[Provided entries Boundary: Start]

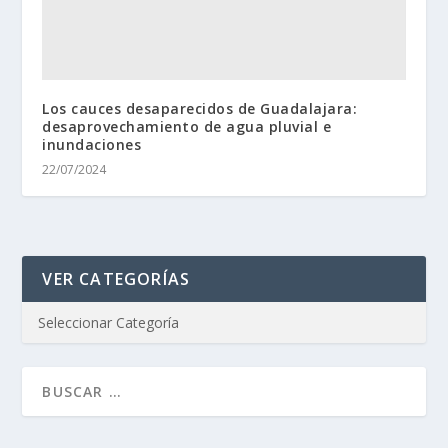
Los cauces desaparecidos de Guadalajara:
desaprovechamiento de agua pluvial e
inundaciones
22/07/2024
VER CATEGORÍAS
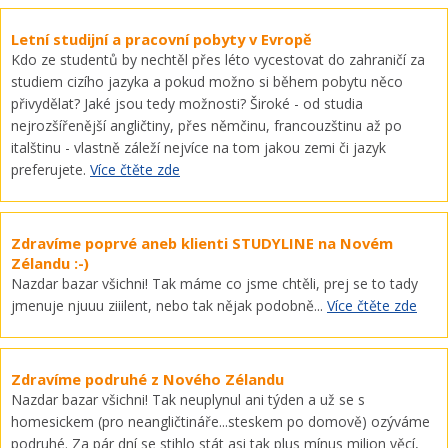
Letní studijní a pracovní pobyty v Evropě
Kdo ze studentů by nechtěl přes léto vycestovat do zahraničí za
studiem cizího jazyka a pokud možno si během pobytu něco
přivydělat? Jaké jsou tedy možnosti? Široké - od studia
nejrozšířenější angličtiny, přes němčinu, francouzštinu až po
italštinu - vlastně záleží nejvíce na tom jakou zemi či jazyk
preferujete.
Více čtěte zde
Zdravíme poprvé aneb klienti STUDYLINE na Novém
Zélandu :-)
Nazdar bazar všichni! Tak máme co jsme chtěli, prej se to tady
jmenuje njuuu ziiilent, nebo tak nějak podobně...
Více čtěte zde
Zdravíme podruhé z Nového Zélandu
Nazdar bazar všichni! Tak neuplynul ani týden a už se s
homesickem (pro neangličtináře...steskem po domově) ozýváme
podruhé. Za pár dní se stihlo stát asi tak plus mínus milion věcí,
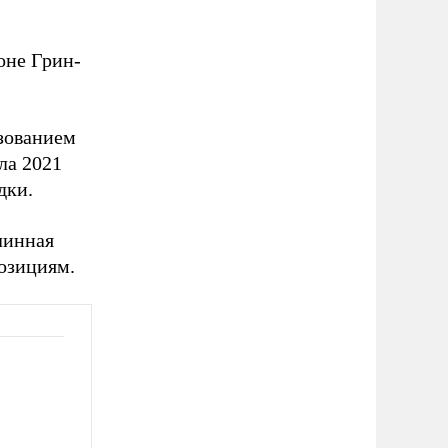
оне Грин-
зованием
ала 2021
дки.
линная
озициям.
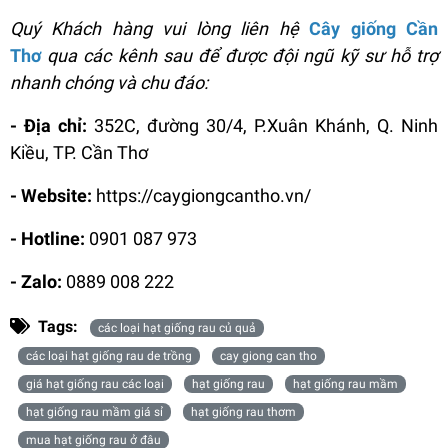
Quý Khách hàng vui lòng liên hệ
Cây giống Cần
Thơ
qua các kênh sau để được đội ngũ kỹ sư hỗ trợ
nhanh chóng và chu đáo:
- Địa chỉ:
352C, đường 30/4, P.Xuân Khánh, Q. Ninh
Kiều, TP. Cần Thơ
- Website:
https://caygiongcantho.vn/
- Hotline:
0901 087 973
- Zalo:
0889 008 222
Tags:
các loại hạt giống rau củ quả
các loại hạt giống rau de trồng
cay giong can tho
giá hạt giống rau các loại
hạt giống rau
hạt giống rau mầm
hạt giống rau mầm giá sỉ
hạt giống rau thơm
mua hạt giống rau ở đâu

[Provided entries Boundary: End]
[Provided entries Boundary: Start]

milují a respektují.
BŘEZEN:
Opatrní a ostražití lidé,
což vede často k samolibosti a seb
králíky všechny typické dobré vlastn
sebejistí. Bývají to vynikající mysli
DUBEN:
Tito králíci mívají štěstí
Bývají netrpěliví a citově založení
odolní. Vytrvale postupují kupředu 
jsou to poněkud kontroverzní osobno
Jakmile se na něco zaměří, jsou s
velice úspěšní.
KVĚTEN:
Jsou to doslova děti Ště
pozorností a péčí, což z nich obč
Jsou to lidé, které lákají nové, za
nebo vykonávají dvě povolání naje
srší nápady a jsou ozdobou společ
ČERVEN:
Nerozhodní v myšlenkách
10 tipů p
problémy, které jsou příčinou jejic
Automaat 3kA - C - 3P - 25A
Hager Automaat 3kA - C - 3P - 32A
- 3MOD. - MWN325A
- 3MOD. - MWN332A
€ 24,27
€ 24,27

[Provided entries Boundary: End]
[Provided entries Boundary: Start]

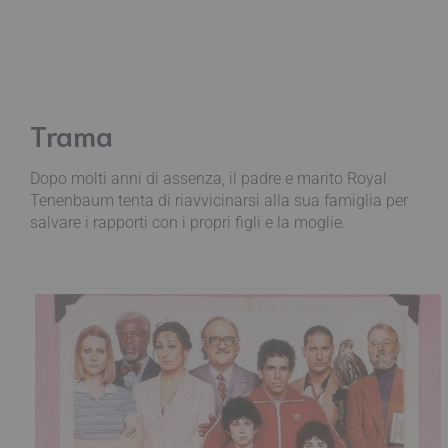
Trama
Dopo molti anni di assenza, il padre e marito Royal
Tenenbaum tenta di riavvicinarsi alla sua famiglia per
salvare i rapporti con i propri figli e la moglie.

[Provided entries Boundary: End]

- Your goal
Please copy the lines in the records above between the one holding "0889 008 222" and the one holding "mua hạt giống rau ở đâu", inclusive, exactly and with no other line.

- Output of the exercise
0889 008 222
Tags:
các loại hạt giống rau củ quả
các loại hạt giống rau de trồng
cay giong can tho
giá hạt giống rau các loại
hạt giống rau
hạt giống rau mầm
hạt giống rau mầm giá sỉ
hạt giống rau thơm
mua hạt giống rau ở đâu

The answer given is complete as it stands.